» **Instructions to follow**
Go through the data below and report how many lines contain "Saint"; the reply holds only that number.

» **Information**
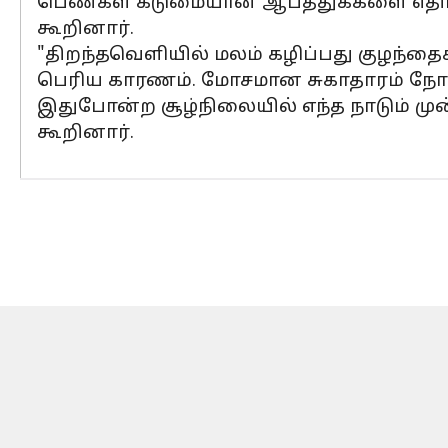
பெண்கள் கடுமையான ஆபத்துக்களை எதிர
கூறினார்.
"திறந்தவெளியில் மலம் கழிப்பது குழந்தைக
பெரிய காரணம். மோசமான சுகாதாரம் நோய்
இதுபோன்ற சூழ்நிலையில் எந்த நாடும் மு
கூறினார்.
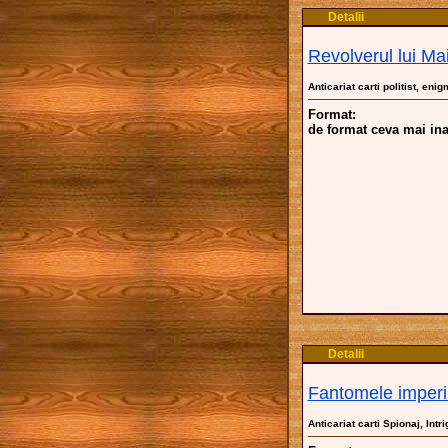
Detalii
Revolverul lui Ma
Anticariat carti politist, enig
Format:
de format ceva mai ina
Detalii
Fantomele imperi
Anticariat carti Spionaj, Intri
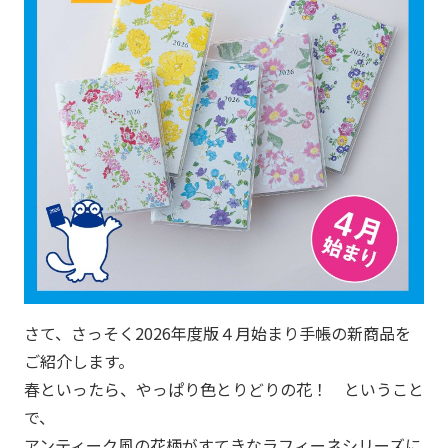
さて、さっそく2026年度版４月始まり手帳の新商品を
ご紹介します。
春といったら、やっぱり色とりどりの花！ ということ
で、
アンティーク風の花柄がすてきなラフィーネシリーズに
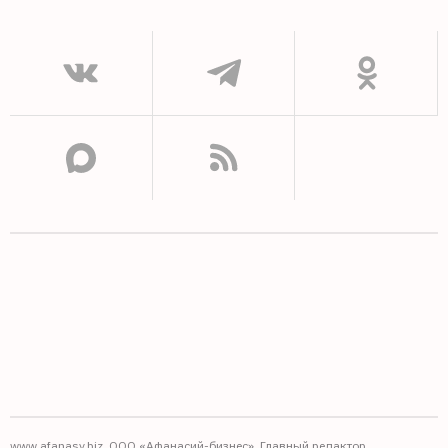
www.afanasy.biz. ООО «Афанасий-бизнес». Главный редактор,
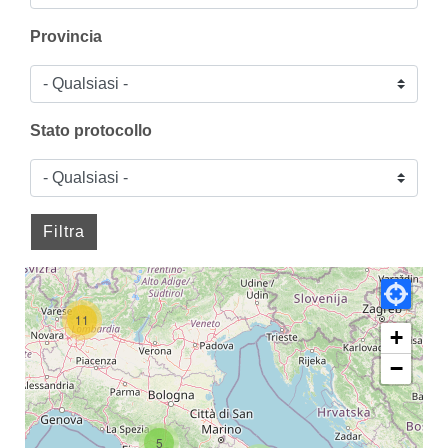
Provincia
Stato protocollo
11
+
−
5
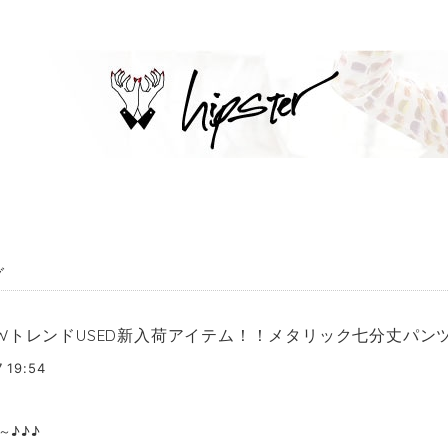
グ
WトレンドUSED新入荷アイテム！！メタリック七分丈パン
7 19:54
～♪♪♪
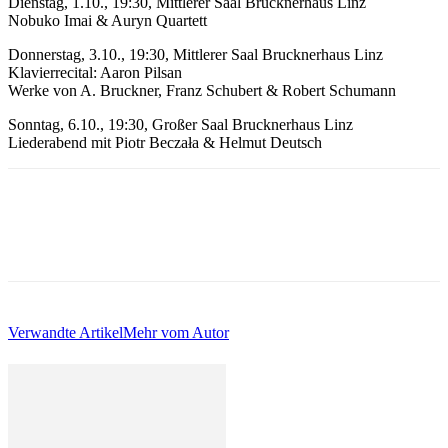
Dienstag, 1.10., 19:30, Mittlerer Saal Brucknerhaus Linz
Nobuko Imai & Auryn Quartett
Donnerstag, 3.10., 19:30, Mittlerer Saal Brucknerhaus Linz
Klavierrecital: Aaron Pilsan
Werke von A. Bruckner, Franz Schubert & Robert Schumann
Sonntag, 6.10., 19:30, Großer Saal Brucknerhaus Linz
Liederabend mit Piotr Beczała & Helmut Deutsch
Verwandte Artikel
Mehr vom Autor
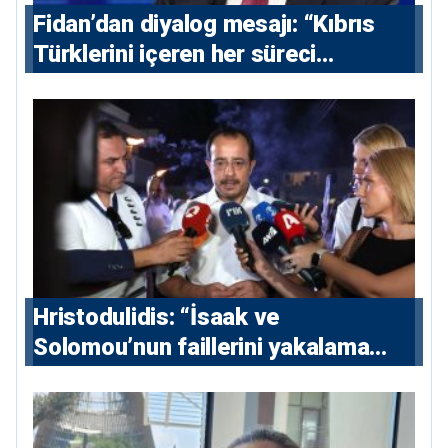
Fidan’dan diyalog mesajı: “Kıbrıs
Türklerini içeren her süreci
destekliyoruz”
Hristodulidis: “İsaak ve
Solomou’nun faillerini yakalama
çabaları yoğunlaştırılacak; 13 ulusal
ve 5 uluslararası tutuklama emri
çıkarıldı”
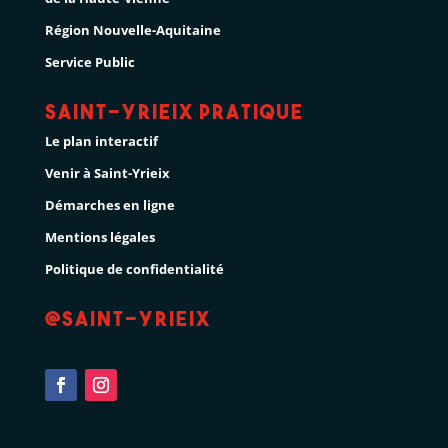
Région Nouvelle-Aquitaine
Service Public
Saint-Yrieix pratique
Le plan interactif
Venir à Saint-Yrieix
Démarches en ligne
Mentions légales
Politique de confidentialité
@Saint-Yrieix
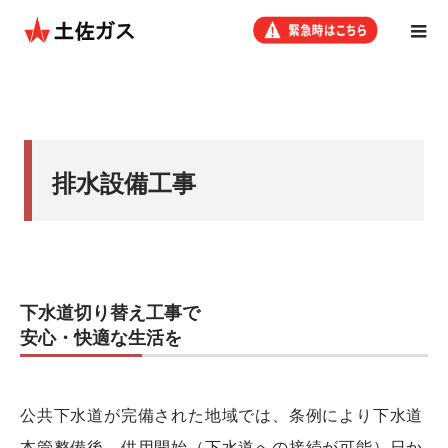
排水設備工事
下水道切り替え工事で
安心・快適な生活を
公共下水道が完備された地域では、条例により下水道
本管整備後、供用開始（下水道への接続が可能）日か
...
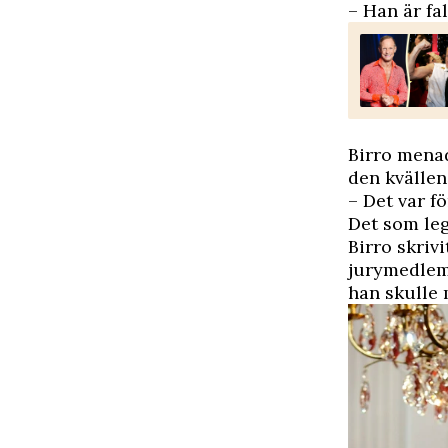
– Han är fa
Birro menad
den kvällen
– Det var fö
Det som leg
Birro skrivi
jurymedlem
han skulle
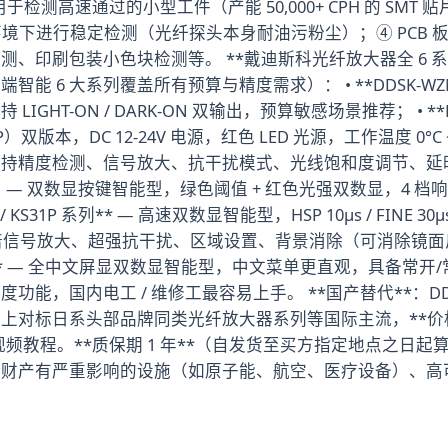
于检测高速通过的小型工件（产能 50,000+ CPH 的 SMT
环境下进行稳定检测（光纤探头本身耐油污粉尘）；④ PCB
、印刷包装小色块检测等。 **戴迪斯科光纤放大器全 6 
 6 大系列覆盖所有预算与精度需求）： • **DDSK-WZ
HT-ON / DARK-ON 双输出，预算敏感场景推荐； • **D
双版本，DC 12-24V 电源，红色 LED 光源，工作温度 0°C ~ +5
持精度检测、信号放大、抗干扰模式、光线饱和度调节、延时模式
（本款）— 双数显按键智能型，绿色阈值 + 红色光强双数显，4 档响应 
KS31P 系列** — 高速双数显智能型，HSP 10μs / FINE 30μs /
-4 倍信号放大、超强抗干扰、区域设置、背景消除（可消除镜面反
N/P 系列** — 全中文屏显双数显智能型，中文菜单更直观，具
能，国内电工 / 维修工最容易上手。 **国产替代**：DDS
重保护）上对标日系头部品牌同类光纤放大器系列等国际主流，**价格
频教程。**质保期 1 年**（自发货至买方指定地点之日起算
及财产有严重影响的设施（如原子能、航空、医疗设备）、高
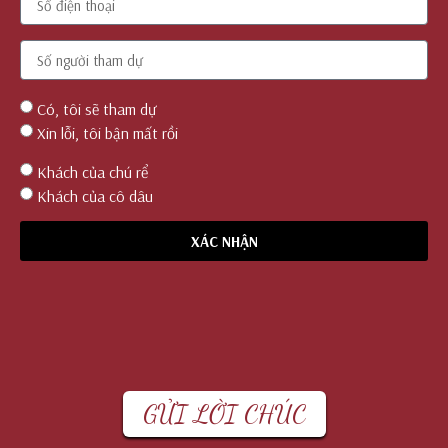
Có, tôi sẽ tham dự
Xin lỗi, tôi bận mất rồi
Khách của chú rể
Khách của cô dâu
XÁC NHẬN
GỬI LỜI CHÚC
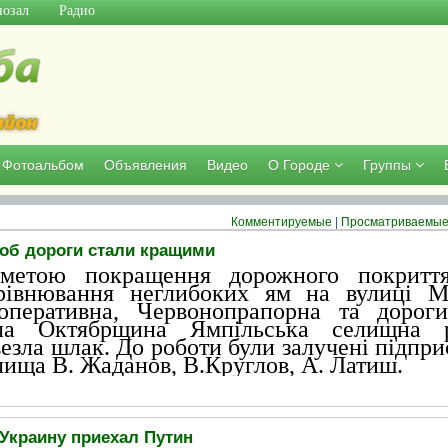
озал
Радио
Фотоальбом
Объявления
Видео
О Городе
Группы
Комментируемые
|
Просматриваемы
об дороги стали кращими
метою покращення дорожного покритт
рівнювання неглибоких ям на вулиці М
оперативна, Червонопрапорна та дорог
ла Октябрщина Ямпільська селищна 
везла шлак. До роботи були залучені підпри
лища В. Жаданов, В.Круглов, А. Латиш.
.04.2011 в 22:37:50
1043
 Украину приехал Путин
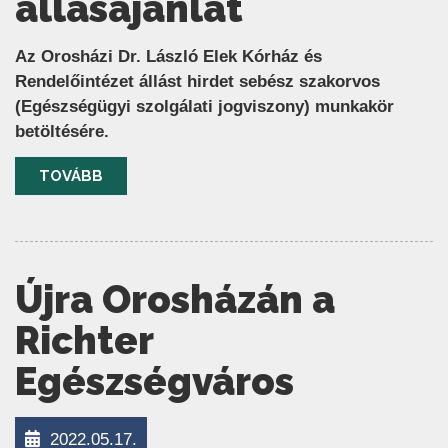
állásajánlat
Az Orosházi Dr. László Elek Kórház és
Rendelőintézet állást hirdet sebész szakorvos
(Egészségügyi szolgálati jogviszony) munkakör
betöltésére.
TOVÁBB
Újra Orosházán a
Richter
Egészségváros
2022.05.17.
---
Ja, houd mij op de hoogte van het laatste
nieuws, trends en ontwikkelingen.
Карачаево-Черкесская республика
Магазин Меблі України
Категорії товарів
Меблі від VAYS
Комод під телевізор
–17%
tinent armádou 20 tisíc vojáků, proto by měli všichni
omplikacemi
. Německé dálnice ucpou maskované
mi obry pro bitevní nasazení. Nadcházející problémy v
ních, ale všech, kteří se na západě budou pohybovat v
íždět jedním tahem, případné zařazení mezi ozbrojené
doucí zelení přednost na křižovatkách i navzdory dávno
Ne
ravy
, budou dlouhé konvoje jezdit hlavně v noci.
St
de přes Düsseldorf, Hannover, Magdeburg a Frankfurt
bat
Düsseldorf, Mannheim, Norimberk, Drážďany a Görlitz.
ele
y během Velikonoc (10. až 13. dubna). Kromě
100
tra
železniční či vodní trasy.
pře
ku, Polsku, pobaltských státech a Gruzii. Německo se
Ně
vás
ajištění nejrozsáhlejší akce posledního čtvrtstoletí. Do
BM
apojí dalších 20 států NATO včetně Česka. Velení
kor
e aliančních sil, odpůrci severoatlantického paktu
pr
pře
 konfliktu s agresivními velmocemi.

» **Answer for the task**
3